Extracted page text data
▬▬▬▬▬▬▬▬▬▬
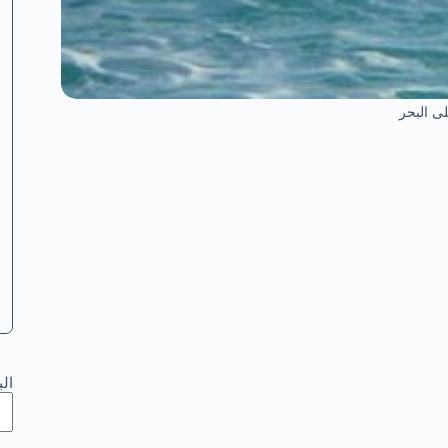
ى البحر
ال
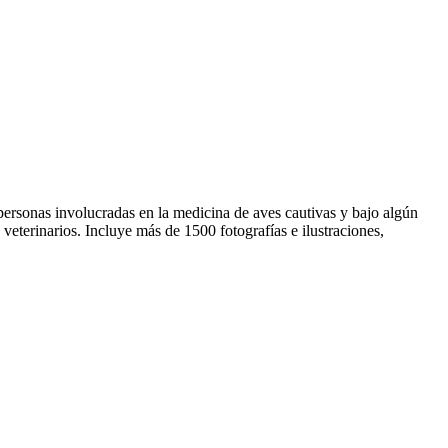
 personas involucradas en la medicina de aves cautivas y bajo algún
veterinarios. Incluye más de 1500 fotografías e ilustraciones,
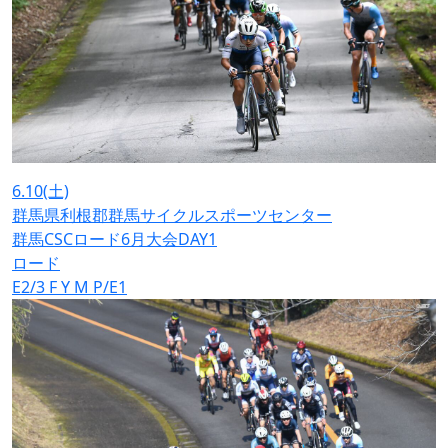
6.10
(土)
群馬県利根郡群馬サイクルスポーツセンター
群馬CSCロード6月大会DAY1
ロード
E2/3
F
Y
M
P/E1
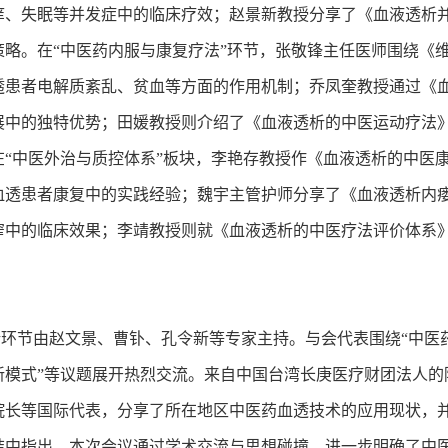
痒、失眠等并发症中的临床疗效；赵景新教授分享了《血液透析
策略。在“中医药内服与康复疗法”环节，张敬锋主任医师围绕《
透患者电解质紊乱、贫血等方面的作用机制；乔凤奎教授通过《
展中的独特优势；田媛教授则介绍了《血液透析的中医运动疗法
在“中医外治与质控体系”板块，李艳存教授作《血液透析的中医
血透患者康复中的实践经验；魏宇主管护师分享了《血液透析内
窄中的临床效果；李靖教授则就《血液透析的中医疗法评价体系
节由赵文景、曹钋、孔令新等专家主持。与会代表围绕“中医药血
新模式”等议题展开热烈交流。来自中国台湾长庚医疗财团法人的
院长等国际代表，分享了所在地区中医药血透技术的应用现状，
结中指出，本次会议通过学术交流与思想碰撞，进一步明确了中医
▬▬▬▬▬▬▬▬▬▬
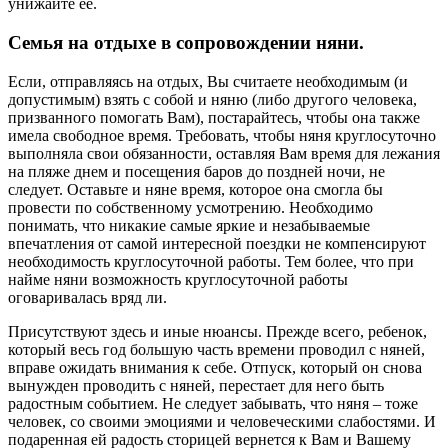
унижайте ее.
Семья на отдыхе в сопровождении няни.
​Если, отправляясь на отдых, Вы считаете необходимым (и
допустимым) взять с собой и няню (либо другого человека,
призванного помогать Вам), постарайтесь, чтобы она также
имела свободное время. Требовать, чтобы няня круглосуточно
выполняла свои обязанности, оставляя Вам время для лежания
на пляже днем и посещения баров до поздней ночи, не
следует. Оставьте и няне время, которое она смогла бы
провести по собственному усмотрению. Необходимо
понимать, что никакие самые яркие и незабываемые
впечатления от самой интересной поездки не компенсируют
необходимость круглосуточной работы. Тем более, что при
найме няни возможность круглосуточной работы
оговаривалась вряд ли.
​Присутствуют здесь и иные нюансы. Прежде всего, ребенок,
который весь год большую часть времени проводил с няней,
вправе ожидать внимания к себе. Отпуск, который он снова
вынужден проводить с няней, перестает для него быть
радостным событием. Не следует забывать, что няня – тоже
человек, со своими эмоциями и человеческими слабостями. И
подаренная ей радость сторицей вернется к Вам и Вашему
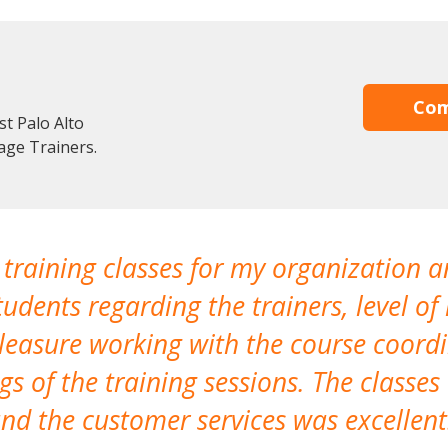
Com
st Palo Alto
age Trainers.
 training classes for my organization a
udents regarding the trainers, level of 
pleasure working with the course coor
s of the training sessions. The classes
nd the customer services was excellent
▬▬▬▬▬▬▬▬▬▬
Would you please repeat exactly the lines above, starting at the line with "training classes for my organization a" and stopping at the line with "nd the customer services was excellent", both included?

_Answer_.
 training classes for my organization a
udents regarding the trainers, level of 
pleasure working with the course coor
s of the training sessions. The classes
nd the customer services was excellent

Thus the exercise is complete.